DESCRIPTION OF THE TASK |
All the records that follow need to be reproduced exactly. Omit the images.

SUPPLIED MATERIAL |
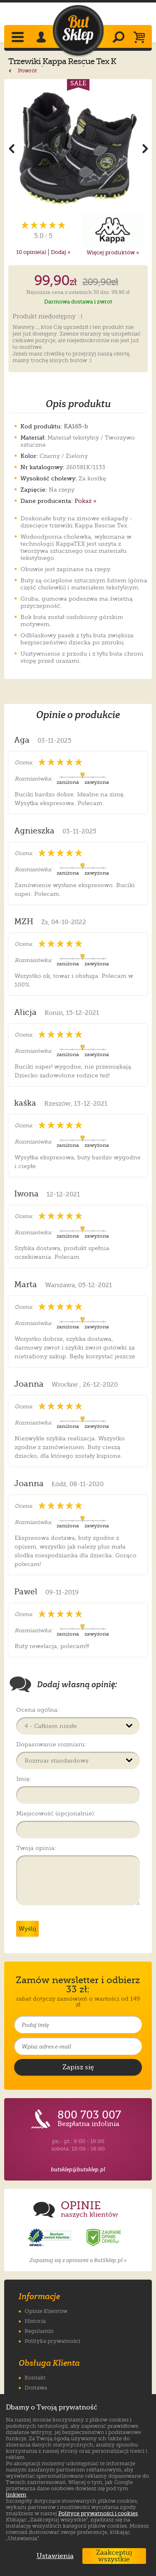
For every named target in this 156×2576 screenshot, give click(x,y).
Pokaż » (85, 500)
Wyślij (27, 1928)
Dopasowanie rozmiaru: (51, 1744)
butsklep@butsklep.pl (78, 2169)
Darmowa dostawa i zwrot (78, 301)
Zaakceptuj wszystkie (114, 2556)
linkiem (16, 2494)
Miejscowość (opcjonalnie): (55, 1813)
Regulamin (39, 2331)
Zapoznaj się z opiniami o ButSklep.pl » (78, 2260)
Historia (35, 2321)
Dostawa (36, 2387)
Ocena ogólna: (37, 1709)
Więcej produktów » (113, 252)
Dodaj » (60, 252)
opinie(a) (31, 252)
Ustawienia (53, 2556)
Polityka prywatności (52, 2341)
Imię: (23, 1778)
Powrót (22, 70)
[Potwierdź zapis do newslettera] (78, 2067)
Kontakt (35, 2377)
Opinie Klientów (46, 2311)
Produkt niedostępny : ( (47, 316)
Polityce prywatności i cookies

RESPONSE TO THE TASK |
For every named target in this 156×2576 screenshot, give click(x,y).
Pokaż » (85, 500)
Wyślij (27, 1928)
Dopasowanie rozmiaru: (51, 1744)
butsklep@butsklep.pl (78, 2169)
Darmowa dostawa i zwrot (78, 301)
Zaakceptuj wszystkie (114, 2556)
linkiem (16, 2494)
Miejscowość (opcjonalnie): (55, 1813)
Regulamin (39, 2331)
Zapoznaj się z opiniami o ButSklep.pl » (78, 2260)
Historia (35, 2321)
Dostawa (36, 2387)
Ocena ogólna: (37, 1709)
Więcej produktów » (113, 252)
Dodaj » (60, 252)
opinie(a) (31, 252)
Ustawienia (53, 2556)
Polityka prywatności (52, 2341)
Imię: (23, 1778)
Powrót (22, 70)
[Potwierdź zapis do newslettera] (78, 2067)
Kontakt (35, 2377)
Opinie Klientów (46, 2311)
Produkt niedostępny : ( (47, 316)
Polityce prywatności i cookies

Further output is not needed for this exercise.